Retype all data exactly as given. Pictures should not be retyped.

··········

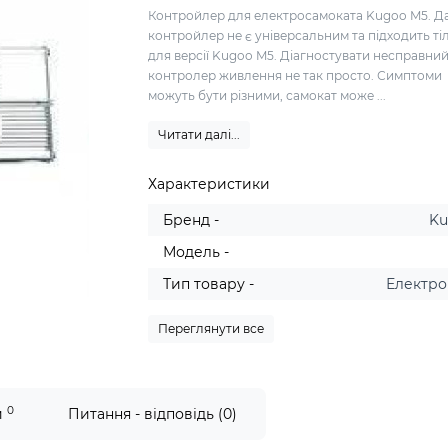
Контройлер для електросамоката Kugoo M5. Д
контройлер не є універсальним та підходить ті
для версії Kugoo M5. Діагностувати несправни
контролер живлення не так просто. Симптоми
можуть бути різними, самокат може ...
Читати далі...
Характеристики
Бренд -
K
Модель -
Тип товару -
Електро
Переглянути все
0
и
Питання - відповідь (0)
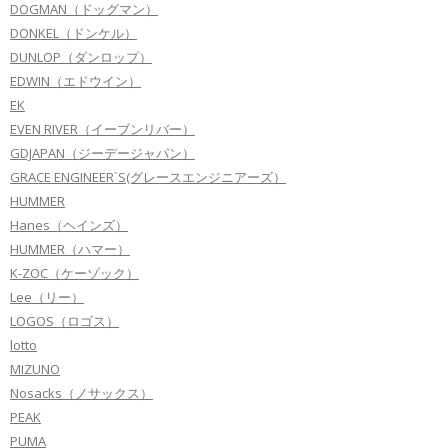
DOGMAN（ドッグマン）
DONKEL（ドンケル）
DUNLOP（ダンロップ）
EDWIN（エドウイン）
EK
EVEN RIVER（イーブンリバー）
GDJAPAN（ジーデージャパン）
GRACE ENGINEER`S(グレースエンジニアーズ）
HUMMER
Hanes（ヘインズ）
HUMMER（ハマー）
K-ZOC（ケーゾック）
Lee（リー）
LOGOS（ロゴス）
lotto
MIZUNO
Nosacks（ノサックス）
PEAK
PUMA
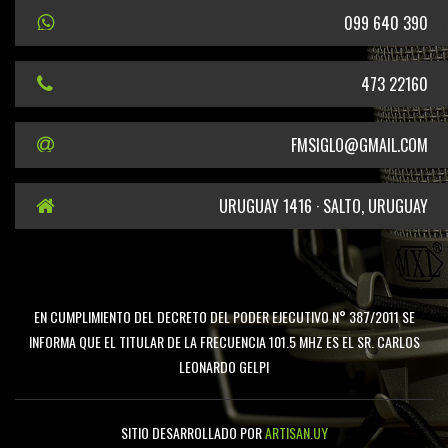
099 640 390
473 22160
FMSIGLO@GMAIL.COM
URUGUAY 1416 · SALTO, URUGUAY
EN CUMPLIMIENTO DEL DECRETO DEL PODER EJECUTIVO N° 387/2011 SE
INFORMA QUE EL TITULAR DE LA FRECUENCIA 101.5 MHZ ES EL SR. CARLOS
LEONARDO GELPI
SITIO DESARROLLADO POR
ARTISAN.UY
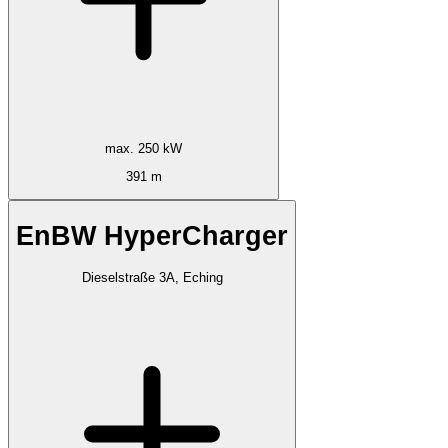
max. 250 kW
391 m
EnBW HyperCharger
Dieselstraße 3A, Eching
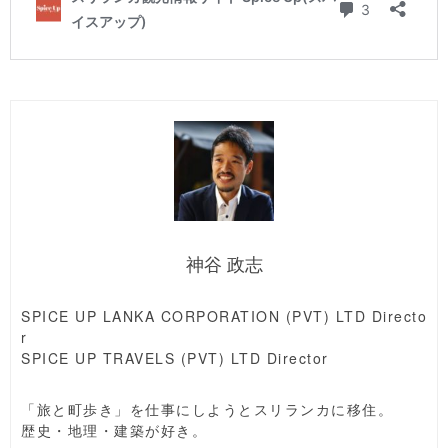
神谷 政志
SPICE UP LANKA CORPORATION (PVT) LTD Directo
r
SPICE UP TRAVELS (PVT) LTD Director
「旅と町歩き」を仕事にしようとスリランカに移住。
歴史・地理・建築が好き。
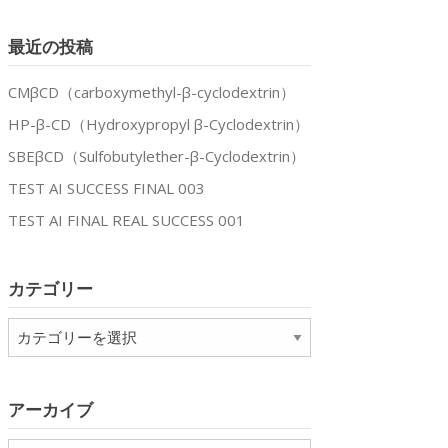
最近の投稿
CMβCD（carboxymethyl-β-cyclodextrin）
HP-β-CD（Hydroxypropyl β-Cyclodextrin）
SBEβCD（Sulfobutylether-β-Cyclodextrin）
TEST AI SUCCESS FINAL 003
TEST AI FINAL REAL SUCCESS 001
カテゴリー
カ
テ
ゴ
リ
アーカイブ
ー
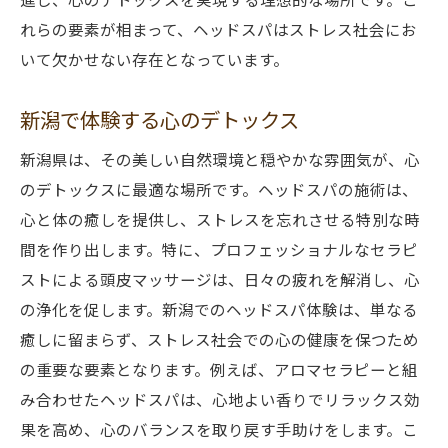
れらの要素が相まって、ヘッドスパはストレス社会にお
いて欠かせない存在となっています。
新潟で体験する心のデトックス
新潟県は、その美しい自然環境と穏やかな雰囲気が、心
のデトックスに最適な場所です。ヘッドスパの施術は、
心と体の癒しを提供し、ストレスを忘れさせる特別な時
間を作り出します。特に、プロフェッショナルなセラピ
ストによる頭皮マッサージは、日々の疲れを解消し、心
の浄化を促します。新潟でのヘッドスパ体験は、単なる
癒しに留まらず、ストレス社会での心の健康を保つため
の重要な要素となります。例えば、アロマセラピーと組
み合わせたヘッドスパは、心地よい香りでリラックス効
果を高め、心のバランスを取り戻す手助けをします。こ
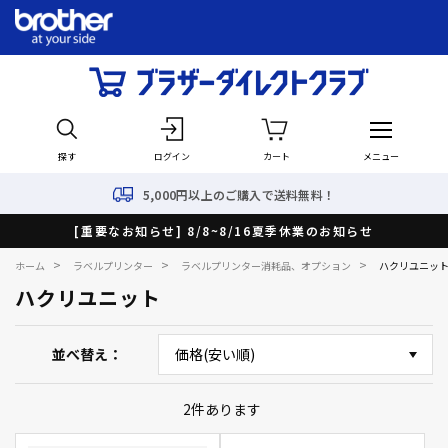
探す
ログイン
カート
メニュー
5,000円以上のご購入で送料無料！
[重要なお知らせ] 8/8~8/16夏季休業のお知らせ
>
>
>
ホーム
ラベルプリンター
ラベルプリンター消耗品、オプション
ハクリユニッ
ハクリユニット
並べ替え
2
件あります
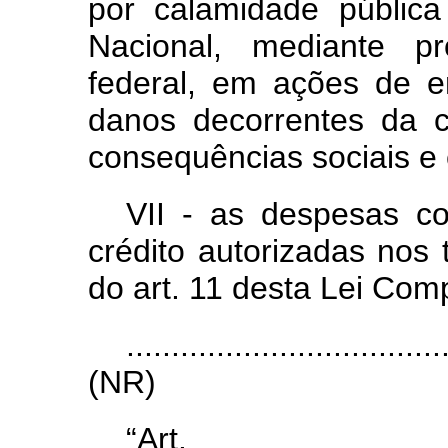
por calamidade públic
Nacional, mediante p
federal, em ações de e
danos decorrentes da 
consequências sociais e
VII - as despesas c
crédito autorizadas nos 
do art. 11 desta Lei Com
...................................
(NR)
“Ar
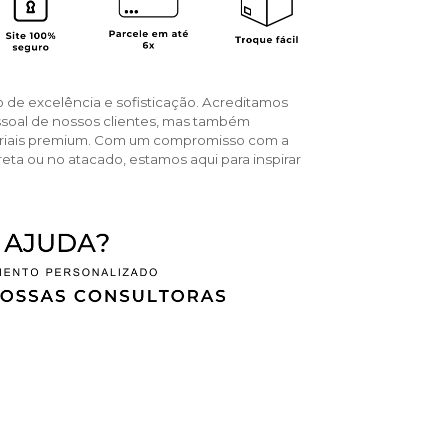
o de excelência e sofisticação. Acreditamos
ssoal de nossos clientes, mas também
teriais premium. Com um compromisso com a
reta ou no atacado, estamos aqui para inspirar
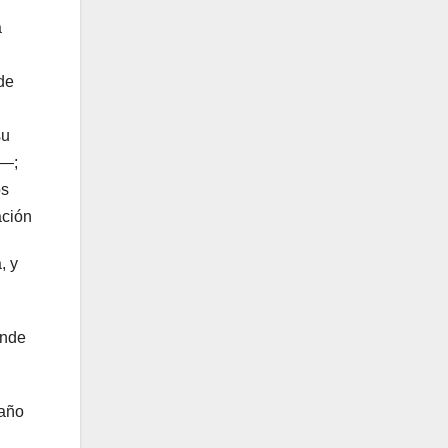
a
de
su
n—;
os
ación
, y
onde
 año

··········

== RESPONSE BELOW ==
Контройлер для електросамоката Kugoo M5. Д
контройлер не є універсальним та підходить ті
для версії Kugoo M5. Діагностувати несправни
контролер живлення не так просто. Симптоми
можуть бути різними, самокат може ...
Читати далі...
Характеристики
Бренд -
K
Модель -
Тип товару -
Електро
Переглянути все
0
и
Питання - відповідь (0)
DOGMAN（ドッグマン）
DONKEL（ドンケル）
DUNLOP（ダンロップ）
EDWIN（エドウイン）
EK
EVEN RIVER（イーブンリバー）
GDJAPAN（ジーデージャパン）
GRACE ENGINEER`S(グレースエンジニアーズ）
HUMMER
Hanes（ヘインズ）
HUMMER（ハマー）
K-ZOC（ケーゾック）
Lee（リー）
LOGOS（ロゴス）
lotto
MIZUNO
Nosacks（ノサックス）
PEAK
PUMA
099 640 390
473 22160
FMSIGLO@GMAIL.COM
URUGUAY 1416 · SALTO, URUGUAY
EN CUMPLIMIENTO DEL DECRETO DEL PODER EJECUTIVO N° 387/2011 SE
INFORMA QUE EL TITULAR DE LA FRECUENCIA 101.5 MHZ ES EL SR. CARLOS
LEONARDO GELPI
SITIO DESARROLLADO POR
ARTISAN.UY
max. 250 kW
391 m
EnBW HyperCharger
Dieselstraße 3A, Eching
神谷 政志
SPICE UP LANKA CORPORATION (PVT) LTD Directo
r
SPICE UP TRAVELS (PVT) LTD Director
「旅と町歩き」を仕事にしようとスリランカに移住。
歴史・地理・建築が好き。
最近の投稿
CMβCD（carboxymethyl-β-cyclodextrin）
HP-β-CD（Hydroxypropyl β-Cyclodextrin）
SBEβCD（Sulfobutylether-β-Cyclodextrin）
TEST AI SUCCESS FINAL 003
TEST AI FINAL REAL SUCCESS 001
カテゴリー
カ
テ
ゴ
リ
アーカイブ
ー
れらの要素が相まって、ヘッドスパはストレス社会にお
いて欠かせない存在となっています。
新潟で体験する心のデトックス
新潟県は、その美しい自然環境と穏やかな雰囲気が、心
のデトックスに最適な場所です。ヘッドスパの施術は、
心と体の癒しを提供し、ストレスを忘れさせる特別な時
間を作り出します。特に、プロフェッショナルなセラピ
ストによる頭皮マッサージは、日々の疲れを解消し、心
の浄化を促します。新潟でのヘッドスパ体験は、単なる
癒しに留まらず、ストレス社会での心の健康を保つため
の重要な要素となります。例えば、アロマセラピーと組
み合わせたヘッドスパは、心地よい香りでリラックス効
果を高め、心のバランスを取り戻す手助けをします。こ
探す
ログイン
カート
メニュー
5,000円以上のご購入で送料無料！
[重要なお知らせ] 8/8~8/16夏季休業のお知らせ
>
>
>
ホーム
ラベルプリンター
ラベルプリンター消耗品、オプション
ハクリユニッ
ハクリユニット
並べ替え
2
件あります
por calamidade públic
Nacional, mediante p
federal, em ações de e
danos decorrentes da 
consequências sociais e
VII - as despesas c
crédito autorizadas nos 
do art. 11 desta Lei Com
...................................
(NR)
“Ar
o de excelência e sofisticação. Acreditamos
ssoal de nossos clientes, mas também
teriais premium. Com um compromisso com a
reta ou no atacado, estamos aqui para inspirar
a
de
su
n—;
os
ación
, y
onde
 año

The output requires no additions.